Aqarmap started making profits in 2013 and currently has one million registered users, 50,000 daily visitors and a team of 60 employees.
The site’s algorithm registers supply and demand on a daily basis as well as price ranges per region. Aqarmap administrators receive internal statistics enabled by the recent launch of a digital real estate guide containing price ranges in each region and the possibility of conducting electronic assessments.
The service operates by feeding the system with information on transport, universities, malls and shops in each region. The user wishing to make a purchase is also provided with information on average prices for the current year and a growth rate in comparison with the previous year. An assessment is given in percentage for each factor.
As for sellers, companies or individuals, they can use the Aqarmap guide to determine the prices of a square meter according to each region, which would help them better anticipate revenues.

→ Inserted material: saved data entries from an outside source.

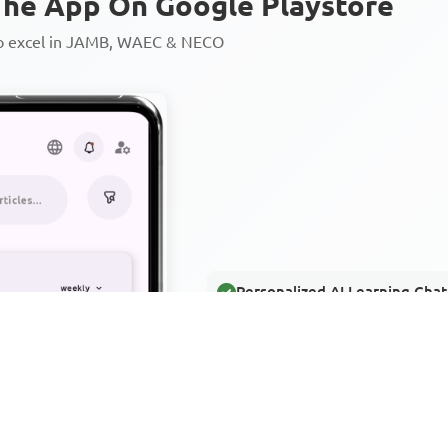
he App On Google Playstore
to excel in JAMB, WAEC & NECO
Personalized AI Learning Chat
Thousands of JAMB, WAEC & 
Over 1200 Lesson Notes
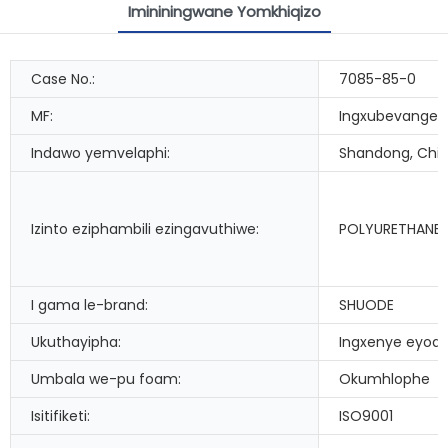
Imininingwane Yomkhiqizo
Case No.:
7085-85-0
MF:
Ingxubevange
Indawo yemvelaphi:
Shandong, Chi
Izinto eziphambili ezingavuthiwe:
POLYURETHANE
I gama le-brand:
SHUODE
Ukuthayipha:
Ingxenye eyod
Umbala we-pu foam:
Okumhlophe
Isitifiketi:
ISO9001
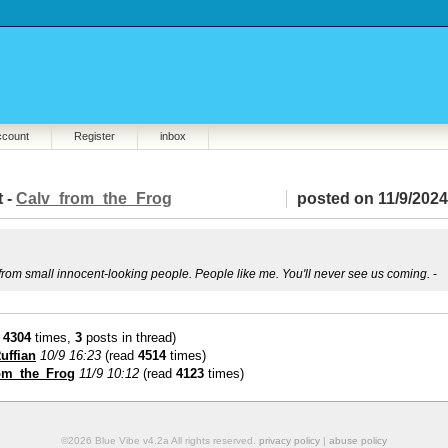
ccount
Register
inbox
t -
Calv_from_the_Frog
posted on 11/9/2024
t from small innocent-looking people. People like me. You'll never see us coming.
-
d
4304
times,
3
posts in thread)
uffian
10/9 16:23
(read
4514
times)
om_the_Frog
11/9 10:12
(read
4123
times)
©2026 Blue Vibe v4.2a All rights reserved.
privacy policy
|
abuse policy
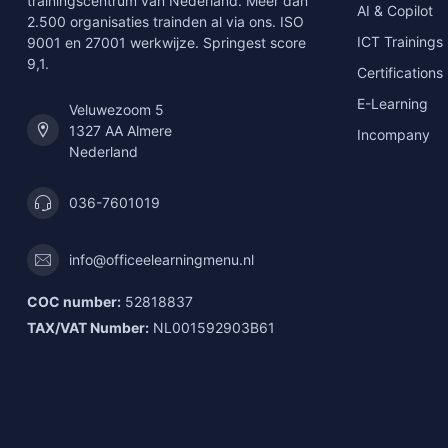
trainingscentrum van Nederland. Meer dan
AI & Copilot
2.500 organisaties trainden al via ons. ISO
ICT Trainings
9001 en 27001 werkwijze. Springest score
9,1.
Certifications
E-Learning
Veluwezoom 5
1327 AA Almere
Incompany
Nederland
036-7601019
info@officeelearningmenu.nl
COC number:
52818837
TAX/VAT Number:
NL001592903B61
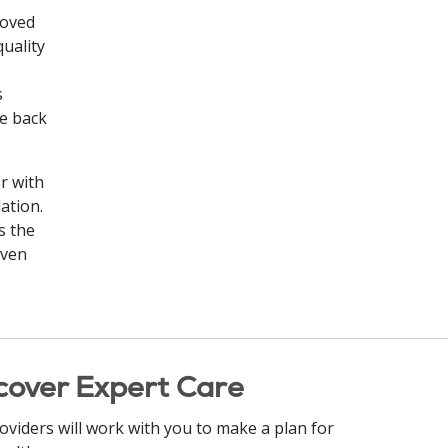
loved
quality
s
he back
r with
ation.
s the
even
cover Expert Care
oviders will work with you to make a plan for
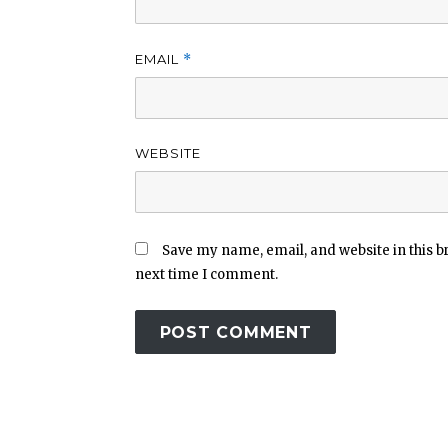
EMAIL
*
WEBSITE
Save my name, email, and website in this b
next time I comment.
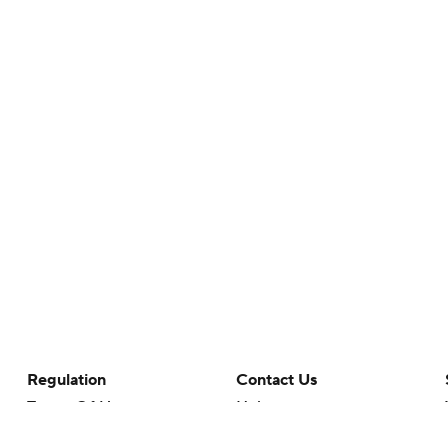
Regulation
Contact Us
Terms Of Use
Help
Privacy Policy
Customer Care
Minors' Privacy Policy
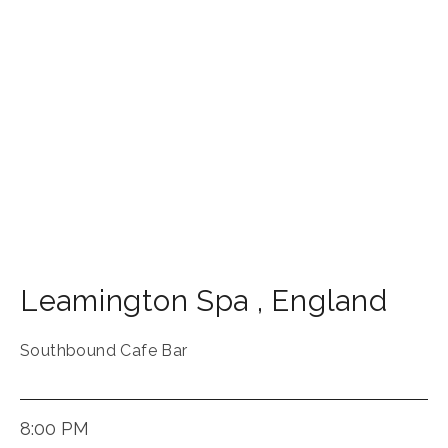
Leamington Spa
,
England
Southbound Cafe Bar
8:00 PM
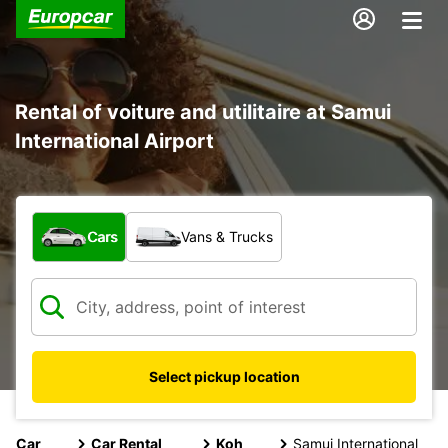
Rental of voiture and utilitaire at Samui
International Airport
What type of vehicle?
Cars
Vans & Trucks
Select pickup location
Car
Car Rental
Koh
Samui International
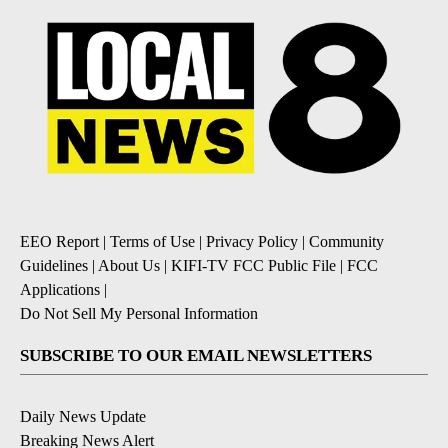
EEO Report
|
Terms of Use
|
Privacy Policy
|
Community
Guidelines
|
About Us
|
KIFI-TV FCC Public File
|
FCC
Applications
|
Do Not Sell My Personal Information
SUBSCRIBE TO OUR EMAIL NEWSLETTERS
Daily News Update
Breaking News Alert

The guide’s fault however is that it depends on only internal statistics. “In order to get information that is 100 percent correct, we need clear data on the real estate sector from the Egyptian government. This is currently not available,” Masoudi said.
“If we consider that 40 million Egyptians use the internet and that 10 percent of them only are interested in real estate, we get four million people who are searching for real estate online every day and 1.5 million of them visit Aqarmap’s website every month. This means we have more than 30 percent of the market share,” he added.
“This enables us to provide accurate data, especially when considering that our database is five years old. This means we are capable of monitoring changes in the market.”
Nozol’s CRM real estate application
Perhaps the limited data available concerning the Egyptian real estate sector was the primary incentive behind the launch of Nozol’s customer relations management (CRM) application for the real estate sector.
“The application is designed for development companies and real estate marketing companies and each benefits from a separate system. We have plans to link the two systems in the future and to connect them to users in order to complete the transactions cycle in the real estate sector,” said Ahmed Farahat, technical director at Nozol.
The system allows marketing companies to manage sales operations by registering new clients, measuring leads, managing complaints and suggestions, and communicating with clients through email and text messages.
It allows development companies to do all of the above in addition to notifying clients of payments and calculating commissions for brokers.
The application is based on subscriptions that cost $15 per user, per company.
“Even though we accept monthly payments, the 24 companies we’ve so far dealt with have preferred to make advance payments for six months or a year, which has guaranteed us 25 percent of our expenditures in the form of revenues,” said Nozol CEO Ahmed Ezzat.
As for any scaling plans, Nozol continues to contact investors in order to attract risk capital. Last July, it was awarded first place in the 11th Start IT program organized by the Technology Innovation and Entrepreneurship Centre (TIEC).